September 24, 2018

Staff Message: Affirm HUD’s Fair Housing Approach

By Ellen Lurie Hoffman, NHT Federal Policy Director

For many affordable housing developers and providers, it may seem like just yesterday that we were submitting comments to HUD on the proposed Affirmatively Furthering Fair Housing (AFFH) rule during the Obama Administration.  Nonetheless, the Trump Administration’s reconsideration of AFFH requires everyone who cares about affordable and fair housing to present robust comments to HUD once again, reiterating the critical importance of affirmatively furthering fair housing and supporting the carefully crafted rule, which was developed as a result of a years-long public participation process. 

In August, HUD published an Advance Note of Proposed Rulemaking (ANPR) inviting public comment by October 15 on amendments to HUD’s AFFH regulations.  As many readers know, the goal of the AFFH regulations is to provide HUD program participants with a specific planning approach to help them meet their statutory obligation to affirmatively further the purposes and policies of the 1968 Fair Housing Act.  We must stop HUD from dismantling regulations designed to address and correct decades of government policies which created and perpetuated racial segregation and discrimination.

With our partners, NHT submitted multiple written comments to HUD between 2013-2016 and participated in countless meetings and listening sessions on AFFH.  In each and every instance, we emphasized the importance of a balanced approach to fair housing, which recognized both preservation of existing affordable housing and reinvestment in distressed or gentrifying neighborhoods as a valid fair housing strategy equal to mobility and moving to high opportunity areas.  We strongly recommended that HUD revise early drafts of the AFFH rule to ensure that jurisdictions feel empowered to both revitalize distressed areas as well as to promote and preserve housing in areas of high opportunity.

As a result of the extensive public participation process, HUD listened, heard us, and modified the AFFH rule to embrace this balanced approach in the final rule published in 2015.  But HUD’s latest ANPR states that the Department has determined that a new approach towards AFFH is required.  So, we must state our case for a balanced approach again, to ensure that it is not lost in the rewrite.

The ANPR cites that over the three years since the AFFH rule was adopted, its approach has not proven to be an efficient way to guide meaningful action by program participants.  HUD expresses interest in minimizing regulatory burden while more effectively aiding program participates to plan for fulfilling their AFFH obligations, creating a process that is focused primarily on accomplishing positive results, providing for greater local control and innovation, seeking to encourage actions that increase housing choice, and more efficiently utilizing HUD resources. 

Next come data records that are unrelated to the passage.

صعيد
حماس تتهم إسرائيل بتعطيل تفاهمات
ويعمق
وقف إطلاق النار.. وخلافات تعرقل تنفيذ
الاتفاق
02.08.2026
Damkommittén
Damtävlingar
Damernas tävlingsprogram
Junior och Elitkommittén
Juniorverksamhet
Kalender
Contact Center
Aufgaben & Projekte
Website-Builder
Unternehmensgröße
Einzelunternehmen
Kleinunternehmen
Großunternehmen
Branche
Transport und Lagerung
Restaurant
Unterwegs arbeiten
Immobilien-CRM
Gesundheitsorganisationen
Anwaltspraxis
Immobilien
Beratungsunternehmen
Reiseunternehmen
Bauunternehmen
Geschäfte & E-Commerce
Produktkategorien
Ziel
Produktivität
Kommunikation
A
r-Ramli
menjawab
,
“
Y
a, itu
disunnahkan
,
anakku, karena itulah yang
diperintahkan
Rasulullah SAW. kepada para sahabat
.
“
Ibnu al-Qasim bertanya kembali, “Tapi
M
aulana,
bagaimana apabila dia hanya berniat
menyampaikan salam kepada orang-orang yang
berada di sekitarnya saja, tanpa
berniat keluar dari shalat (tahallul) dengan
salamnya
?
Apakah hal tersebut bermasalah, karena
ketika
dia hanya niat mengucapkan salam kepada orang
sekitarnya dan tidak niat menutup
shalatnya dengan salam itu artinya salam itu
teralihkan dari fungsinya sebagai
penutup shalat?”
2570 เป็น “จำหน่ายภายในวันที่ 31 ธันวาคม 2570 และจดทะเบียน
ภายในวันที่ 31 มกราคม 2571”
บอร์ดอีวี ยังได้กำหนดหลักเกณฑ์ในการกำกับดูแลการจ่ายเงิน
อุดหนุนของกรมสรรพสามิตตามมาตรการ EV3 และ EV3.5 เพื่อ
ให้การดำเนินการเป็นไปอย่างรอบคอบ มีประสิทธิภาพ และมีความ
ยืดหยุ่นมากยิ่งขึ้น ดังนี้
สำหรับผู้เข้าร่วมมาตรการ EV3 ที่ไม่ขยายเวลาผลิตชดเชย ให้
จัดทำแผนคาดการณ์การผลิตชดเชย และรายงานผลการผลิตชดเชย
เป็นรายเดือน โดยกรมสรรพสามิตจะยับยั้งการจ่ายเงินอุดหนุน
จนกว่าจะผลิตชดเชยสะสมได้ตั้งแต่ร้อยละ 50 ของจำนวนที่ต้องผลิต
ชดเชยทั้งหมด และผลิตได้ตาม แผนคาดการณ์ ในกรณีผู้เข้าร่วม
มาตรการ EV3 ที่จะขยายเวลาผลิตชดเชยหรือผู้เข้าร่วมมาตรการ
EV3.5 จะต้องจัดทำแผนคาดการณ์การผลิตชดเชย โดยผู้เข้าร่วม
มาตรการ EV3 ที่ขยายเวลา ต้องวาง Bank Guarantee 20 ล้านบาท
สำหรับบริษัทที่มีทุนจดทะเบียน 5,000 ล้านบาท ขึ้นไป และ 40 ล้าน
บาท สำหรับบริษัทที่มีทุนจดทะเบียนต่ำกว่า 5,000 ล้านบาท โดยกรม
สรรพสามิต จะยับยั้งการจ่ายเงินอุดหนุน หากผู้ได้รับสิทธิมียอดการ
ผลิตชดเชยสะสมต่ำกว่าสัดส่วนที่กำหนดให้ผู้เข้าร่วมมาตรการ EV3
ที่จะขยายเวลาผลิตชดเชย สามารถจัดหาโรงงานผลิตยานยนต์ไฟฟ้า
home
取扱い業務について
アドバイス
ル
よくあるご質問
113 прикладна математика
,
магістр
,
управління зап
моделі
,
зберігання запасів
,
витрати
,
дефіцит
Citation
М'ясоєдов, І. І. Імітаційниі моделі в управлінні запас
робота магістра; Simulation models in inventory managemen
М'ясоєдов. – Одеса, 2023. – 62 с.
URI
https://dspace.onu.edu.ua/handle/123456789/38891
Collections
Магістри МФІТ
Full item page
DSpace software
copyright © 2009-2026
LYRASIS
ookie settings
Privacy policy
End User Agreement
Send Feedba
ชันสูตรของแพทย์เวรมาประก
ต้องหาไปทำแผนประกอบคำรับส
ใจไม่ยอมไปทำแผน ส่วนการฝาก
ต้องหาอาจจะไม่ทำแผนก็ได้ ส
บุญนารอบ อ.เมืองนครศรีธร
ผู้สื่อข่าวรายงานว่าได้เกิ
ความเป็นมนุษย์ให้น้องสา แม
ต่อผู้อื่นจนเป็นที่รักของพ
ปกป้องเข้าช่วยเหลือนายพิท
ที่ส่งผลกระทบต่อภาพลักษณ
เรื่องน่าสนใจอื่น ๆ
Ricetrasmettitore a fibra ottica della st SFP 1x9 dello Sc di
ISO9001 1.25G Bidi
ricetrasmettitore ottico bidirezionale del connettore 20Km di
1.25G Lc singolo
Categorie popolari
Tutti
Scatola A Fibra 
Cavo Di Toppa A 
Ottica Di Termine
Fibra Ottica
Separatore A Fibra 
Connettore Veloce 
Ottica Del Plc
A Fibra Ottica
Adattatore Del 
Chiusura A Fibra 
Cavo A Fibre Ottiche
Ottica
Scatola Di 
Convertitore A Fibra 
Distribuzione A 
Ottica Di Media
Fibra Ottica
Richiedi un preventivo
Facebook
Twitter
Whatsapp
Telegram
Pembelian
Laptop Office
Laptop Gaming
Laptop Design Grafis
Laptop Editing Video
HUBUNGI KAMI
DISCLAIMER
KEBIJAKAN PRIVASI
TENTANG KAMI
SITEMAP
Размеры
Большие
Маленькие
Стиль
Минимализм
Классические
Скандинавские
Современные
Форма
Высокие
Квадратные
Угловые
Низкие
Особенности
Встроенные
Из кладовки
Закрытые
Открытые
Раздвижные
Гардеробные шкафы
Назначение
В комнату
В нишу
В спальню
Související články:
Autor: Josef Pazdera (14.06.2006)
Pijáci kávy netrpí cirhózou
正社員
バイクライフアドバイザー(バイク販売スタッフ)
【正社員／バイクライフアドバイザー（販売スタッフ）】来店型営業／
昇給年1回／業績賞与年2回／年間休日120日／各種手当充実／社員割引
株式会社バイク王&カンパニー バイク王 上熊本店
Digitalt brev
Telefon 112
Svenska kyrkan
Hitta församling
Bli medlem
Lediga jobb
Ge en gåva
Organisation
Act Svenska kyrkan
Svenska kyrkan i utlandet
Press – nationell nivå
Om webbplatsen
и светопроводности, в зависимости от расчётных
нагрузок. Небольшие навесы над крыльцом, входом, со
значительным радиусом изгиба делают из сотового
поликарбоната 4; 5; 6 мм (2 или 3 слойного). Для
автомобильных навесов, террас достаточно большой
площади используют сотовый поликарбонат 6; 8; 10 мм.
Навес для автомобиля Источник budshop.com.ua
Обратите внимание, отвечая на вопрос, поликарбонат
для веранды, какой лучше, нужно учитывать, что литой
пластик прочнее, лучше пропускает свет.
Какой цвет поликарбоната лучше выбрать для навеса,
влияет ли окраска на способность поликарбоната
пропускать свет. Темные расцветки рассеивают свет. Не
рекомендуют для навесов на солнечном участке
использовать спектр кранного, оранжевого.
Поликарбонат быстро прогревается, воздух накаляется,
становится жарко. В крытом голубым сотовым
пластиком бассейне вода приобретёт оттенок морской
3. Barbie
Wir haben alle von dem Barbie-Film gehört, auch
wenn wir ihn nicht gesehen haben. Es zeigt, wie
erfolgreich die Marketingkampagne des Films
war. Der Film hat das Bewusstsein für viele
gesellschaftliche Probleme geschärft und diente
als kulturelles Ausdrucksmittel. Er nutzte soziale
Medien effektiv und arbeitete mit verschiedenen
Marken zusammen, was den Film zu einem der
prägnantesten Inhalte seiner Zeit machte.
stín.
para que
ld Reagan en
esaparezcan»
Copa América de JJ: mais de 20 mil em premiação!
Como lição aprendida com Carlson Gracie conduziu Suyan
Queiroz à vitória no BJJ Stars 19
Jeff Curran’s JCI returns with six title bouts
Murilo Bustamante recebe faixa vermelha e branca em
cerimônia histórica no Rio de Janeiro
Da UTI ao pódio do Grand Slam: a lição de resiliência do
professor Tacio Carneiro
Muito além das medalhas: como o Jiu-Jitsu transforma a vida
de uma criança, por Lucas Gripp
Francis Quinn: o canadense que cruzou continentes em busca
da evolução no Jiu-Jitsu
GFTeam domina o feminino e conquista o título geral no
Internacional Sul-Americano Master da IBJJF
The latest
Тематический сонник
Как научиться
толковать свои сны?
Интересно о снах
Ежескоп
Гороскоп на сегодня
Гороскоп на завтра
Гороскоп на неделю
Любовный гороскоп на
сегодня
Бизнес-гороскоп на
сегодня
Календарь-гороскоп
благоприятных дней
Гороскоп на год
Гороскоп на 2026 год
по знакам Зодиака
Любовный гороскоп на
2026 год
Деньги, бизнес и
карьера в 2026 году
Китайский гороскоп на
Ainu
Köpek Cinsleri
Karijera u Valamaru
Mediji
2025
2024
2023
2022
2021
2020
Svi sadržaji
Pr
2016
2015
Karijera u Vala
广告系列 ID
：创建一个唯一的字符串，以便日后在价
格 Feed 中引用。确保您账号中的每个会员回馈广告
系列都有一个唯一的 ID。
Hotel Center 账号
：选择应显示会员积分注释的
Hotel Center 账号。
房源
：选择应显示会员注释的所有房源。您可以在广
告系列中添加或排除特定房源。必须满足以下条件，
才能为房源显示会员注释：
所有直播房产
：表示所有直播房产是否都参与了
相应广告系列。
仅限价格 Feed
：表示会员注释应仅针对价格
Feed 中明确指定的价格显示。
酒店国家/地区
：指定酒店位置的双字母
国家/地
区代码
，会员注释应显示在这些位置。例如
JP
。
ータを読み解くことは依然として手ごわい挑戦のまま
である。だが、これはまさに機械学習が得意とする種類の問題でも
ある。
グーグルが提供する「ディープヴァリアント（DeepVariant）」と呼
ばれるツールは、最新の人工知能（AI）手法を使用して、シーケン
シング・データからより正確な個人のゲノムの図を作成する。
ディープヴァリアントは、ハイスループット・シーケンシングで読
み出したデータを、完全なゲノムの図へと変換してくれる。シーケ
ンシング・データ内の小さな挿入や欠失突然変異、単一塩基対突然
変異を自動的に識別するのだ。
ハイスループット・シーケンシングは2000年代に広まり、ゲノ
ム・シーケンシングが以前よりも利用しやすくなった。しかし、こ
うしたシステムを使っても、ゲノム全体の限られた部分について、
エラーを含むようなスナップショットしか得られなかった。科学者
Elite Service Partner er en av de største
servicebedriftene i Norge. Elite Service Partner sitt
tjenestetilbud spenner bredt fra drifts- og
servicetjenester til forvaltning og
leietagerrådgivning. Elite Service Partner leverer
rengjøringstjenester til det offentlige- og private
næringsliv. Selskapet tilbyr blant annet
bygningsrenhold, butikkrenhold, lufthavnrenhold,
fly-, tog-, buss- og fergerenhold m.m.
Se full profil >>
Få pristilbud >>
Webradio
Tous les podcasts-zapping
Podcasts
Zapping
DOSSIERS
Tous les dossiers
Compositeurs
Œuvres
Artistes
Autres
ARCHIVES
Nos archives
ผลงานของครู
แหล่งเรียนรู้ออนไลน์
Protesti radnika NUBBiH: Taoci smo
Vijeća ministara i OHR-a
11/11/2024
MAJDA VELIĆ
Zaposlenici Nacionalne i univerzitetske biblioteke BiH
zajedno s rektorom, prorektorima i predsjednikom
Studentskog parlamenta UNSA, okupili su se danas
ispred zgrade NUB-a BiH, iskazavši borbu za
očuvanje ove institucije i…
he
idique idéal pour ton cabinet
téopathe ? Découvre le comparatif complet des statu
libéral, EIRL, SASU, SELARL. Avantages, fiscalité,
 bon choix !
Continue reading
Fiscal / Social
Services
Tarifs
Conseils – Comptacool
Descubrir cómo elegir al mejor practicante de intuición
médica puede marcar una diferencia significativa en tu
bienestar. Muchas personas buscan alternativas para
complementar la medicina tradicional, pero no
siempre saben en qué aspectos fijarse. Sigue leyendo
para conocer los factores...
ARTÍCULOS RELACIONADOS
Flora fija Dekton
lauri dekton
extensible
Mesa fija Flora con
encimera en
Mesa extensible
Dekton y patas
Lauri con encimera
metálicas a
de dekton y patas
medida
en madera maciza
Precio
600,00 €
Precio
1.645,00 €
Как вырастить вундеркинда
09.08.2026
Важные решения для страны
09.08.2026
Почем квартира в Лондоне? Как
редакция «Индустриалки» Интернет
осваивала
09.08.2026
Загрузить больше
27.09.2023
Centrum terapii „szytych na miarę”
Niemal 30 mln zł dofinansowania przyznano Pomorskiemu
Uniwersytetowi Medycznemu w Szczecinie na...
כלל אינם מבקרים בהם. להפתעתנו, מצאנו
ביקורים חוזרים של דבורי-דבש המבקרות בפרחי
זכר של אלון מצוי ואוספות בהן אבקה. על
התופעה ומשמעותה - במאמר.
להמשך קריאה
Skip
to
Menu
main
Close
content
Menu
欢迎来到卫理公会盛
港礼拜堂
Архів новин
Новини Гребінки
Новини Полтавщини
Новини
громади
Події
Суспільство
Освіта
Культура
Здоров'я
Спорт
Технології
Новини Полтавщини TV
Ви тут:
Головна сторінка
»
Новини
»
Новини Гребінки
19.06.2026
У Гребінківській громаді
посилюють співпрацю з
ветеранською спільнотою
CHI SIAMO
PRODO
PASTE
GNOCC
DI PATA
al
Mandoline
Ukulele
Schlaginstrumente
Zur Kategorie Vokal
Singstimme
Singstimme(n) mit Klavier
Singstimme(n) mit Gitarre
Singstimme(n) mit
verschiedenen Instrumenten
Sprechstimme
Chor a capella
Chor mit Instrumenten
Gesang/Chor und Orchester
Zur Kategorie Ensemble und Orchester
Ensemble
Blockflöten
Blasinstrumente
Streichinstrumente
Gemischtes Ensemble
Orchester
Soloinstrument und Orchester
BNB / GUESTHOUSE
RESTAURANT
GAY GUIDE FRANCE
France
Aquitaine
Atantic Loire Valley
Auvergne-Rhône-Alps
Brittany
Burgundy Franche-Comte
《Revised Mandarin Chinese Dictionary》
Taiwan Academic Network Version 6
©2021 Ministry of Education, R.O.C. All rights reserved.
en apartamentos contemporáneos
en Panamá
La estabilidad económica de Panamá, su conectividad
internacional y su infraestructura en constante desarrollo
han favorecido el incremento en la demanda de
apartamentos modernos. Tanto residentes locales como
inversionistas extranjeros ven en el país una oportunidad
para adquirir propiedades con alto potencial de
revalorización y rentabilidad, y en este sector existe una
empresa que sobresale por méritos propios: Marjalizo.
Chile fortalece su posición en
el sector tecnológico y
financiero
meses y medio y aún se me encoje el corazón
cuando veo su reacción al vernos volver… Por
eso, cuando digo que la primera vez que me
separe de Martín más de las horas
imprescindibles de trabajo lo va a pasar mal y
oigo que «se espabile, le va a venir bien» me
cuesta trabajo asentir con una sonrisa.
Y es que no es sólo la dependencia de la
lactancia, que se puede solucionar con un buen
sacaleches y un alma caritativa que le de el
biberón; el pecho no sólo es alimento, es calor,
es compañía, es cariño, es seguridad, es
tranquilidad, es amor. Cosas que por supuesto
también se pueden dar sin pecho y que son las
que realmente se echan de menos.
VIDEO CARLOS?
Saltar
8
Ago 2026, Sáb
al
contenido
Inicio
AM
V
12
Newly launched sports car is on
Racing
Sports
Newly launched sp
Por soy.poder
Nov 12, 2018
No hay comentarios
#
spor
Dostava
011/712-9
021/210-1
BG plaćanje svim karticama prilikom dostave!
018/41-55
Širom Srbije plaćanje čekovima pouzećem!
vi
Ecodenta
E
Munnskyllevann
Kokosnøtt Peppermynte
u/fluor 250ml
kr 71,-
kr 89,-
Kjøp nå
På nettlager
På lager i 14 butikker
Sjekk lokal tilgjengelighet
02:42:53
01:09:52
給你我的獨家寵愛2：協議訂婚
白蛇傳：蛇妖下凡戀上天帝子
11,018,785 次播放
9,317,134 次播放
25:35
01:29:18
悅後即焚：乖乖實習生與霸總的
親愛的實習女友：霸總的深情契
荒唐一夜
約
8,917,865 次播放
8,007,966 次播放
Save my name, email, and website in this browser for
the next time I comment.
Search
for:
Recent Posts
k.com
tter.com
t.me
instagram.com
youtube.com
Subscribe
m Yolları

We agree these are laudable goals and recognize that there may be room for improvement in the implementation of the AFFH process.  However, the process has only been in place for two years, with a relatively small number of jurisdictions required to submit their first Assessments of Fair Housing (AFHs) between 2016 and 2018.  We are greatly dismayed that HUD chose to suspend this process for almost three years and withdraw the Assessment Too tool, making it impossible for jurisdictions to prepare and submit AFHs.  Instead of halting the process in its tracks and returning to the dysfunctional Assessment of Impediments process previously in place, we would have much preferred to see HUD work on providing more technical assistance to program participants, highlight early successful assessment strategies, and continue to provide the valuable national data associated with the Assessment tool.

Further, several of the questions posed by the ANPR provide a troubling view of HUD’s priorities in implementing a new fair housing assessment process.  For example, HUD asks if, instead of a data-centric approach, jurisdictions should be permitted to rely upon their own experiences through a qualitative approach.  This possibility seems to ignore the history of segregation and discrimination in the United States and the critical need for objective data to help jurisdictions assess and address their fair housing challenges. The ANPR also raises the possibility of “safe harbors” for jurisdictions, which seems to be fundamentally contradictory to the intent and letter of the Fair Housing Act.

The Fair Housing Act created a mandate to affirmatively further fair housing to ensure access to decent, affordable housing in strong and healthy communities for all Americans.  Following years of detailed and deliberate public participation, the previous Administration designed AFFH to incorporate the use of objective data and public input into a fair housing planning process that is integrated into overall community development planning. This approach recognized the importance of both preservation of existing affordable housing and reinvestment in neighborhoods as well as mobility to high opportunity areas as valid fair housing strategies. 

It is critically important that everyone who works to provide access to or protect resources for affordable housing takes time to comment to HUD on the ANPR, to prevent a lapse in fair housing protections or a retreat to subjective decisions about the use of federal resources.  Start writing your comments now, or work with partners to develop comments, so that the Administration hears our voices loud and clear and must consider what is at stake.